STANFORD UNIVERSITY
EE 350 RADIOSCIENCE SEMINAR
Professor Umran S. Inan

Winter 1998-99

Date: Wednesday, February 3, 1999
Time: 4:15-5:30 PM; Refreshments at 4:00 PM
Location: GESB 124


Auroral Effects on Meteoric Metals in the Upper Atmosphere

Craig J. Heinselman
STAR Lab, Stanford University, CA
SRI International, Menlo Park, CA

Abstract

The Leonids meteor shower of November 1998 once again attracted public attention to the field of meteor research. Although visually spectacular, even major meteor showers contribute only a small percentage to the 40 to 300 metric tons of material that is deposited each day in the earth's upper atmosphere. Meteoric phenomena have been studied for quite some time, but there remain a large number of questions with regard to the physical and chemical processes involved, due in large part to the inaccessibility of the region of the atmosphere into which material is deposited.

Another spectacular phenomenon in the upper atmosphere is the aurora Occurring in oval shaped regions around Earth's magnetic poles, aurorae also deposit energy at the same altitudes affected by meteors and can result in changes in local electron densities of two orders of magnitude or more over the course of just seconds. The auroral ovals also often have large electric fields associated with them which can transport ionized material at speeds of up to several kilometers per second.

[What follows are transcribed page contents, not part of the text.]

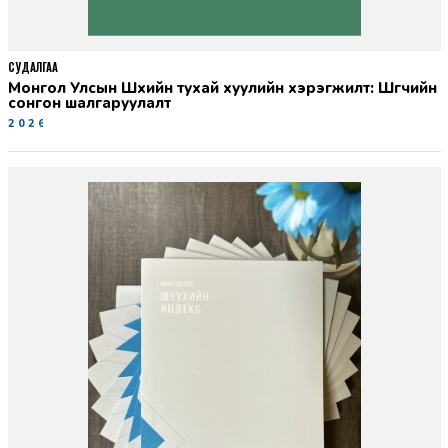
СУДАЛГАА
Монгол Улсын Шүүхийн тухай хуулийн хэрэгжилт: Шүүгчийн
сонгон шалгаруулалт
2026-06-19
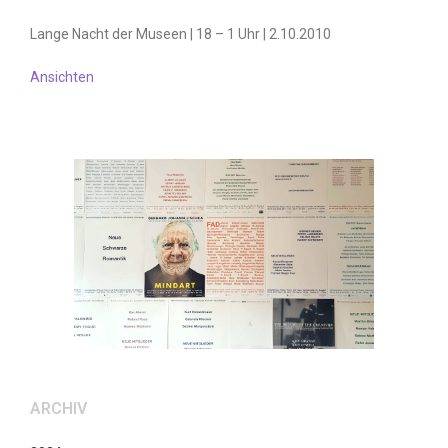
Lange Nacht der Museen | 18 – 1 Uhr | 2.10.2010
Ansichten
ARCHIV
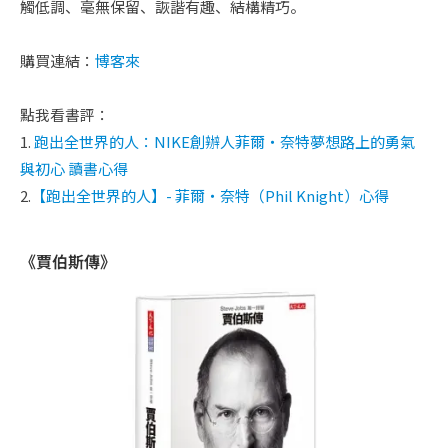
觸低調、毫無保留、詼諧有趣、結構精巧。
購買連結：
博客來
點我看書評：
1.
跑出全世界的人：NIKE創辦人菲爾・奈特夢想路上的勇氣
與初心 讀書心得
2.
【跑出全世界的人】- 菲爾・奈特（Phil Knight）心得
《賈伯斯傳》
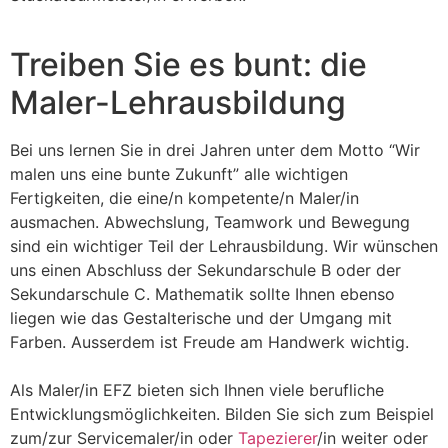
Treiben Sie es bunt: die
Maler-Lehrausbildung
Bei uns lernen Sie in drei Jahren unter dem Motto “Wir
malen uns eine bunte Zukunft” alle wichtigen
Fertigkeiten, die eine/n kompetente/n Maler/in
ausmachen. Abwechslung, Teamwork und Bewegung
sind ein wichtiger Teil der Lehrausbildung. Wir wünschen
uns einen Abschluss der Sekundarschule B oder der
Sekundarschule C. Mathematik sollte Ihnen ebenso
liegen wie das Gestalterische und der Umgang mit
Farben. Ausserdem ist Freude am Handwerk wichtig.
Als Maler/in EFZ bieten sich Ihnen viele berufliche
Entwicklungsmöglichkeiten. Bilden Sie sich zum Beispiel
zum/zur Servicemaler/in oder
Tapezierer
/in weiter oder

This talk concerns coupled chemical and one-dimensional dynamical models that have been developed to investigate the impact of auroral ionization on the time evolution of meteoric iron and sodium in the upper atmosphere. Included in the models are the effects of electric fields, neutral winds, eddy diffusion, and molecular/ambipolar diffusion as well as time-varying concentrations of the relevant reactants. These models suggest that auroral processes should have a significant and measurable impact on the chemical state of the system. They also make specific predictions about the formation of sporadic E layers by dc electric fields. Radar and lidar measurements were made at the Sondrestrom Facility in Greenland to test these models. Results will be presented which are consistent with the model predictions of the effects of aurorally enhanced ionization. Measurements also show that the combined effects of electric fields, neutral winds, and ion-neutral collisions properly explain sporadic E formation and motion.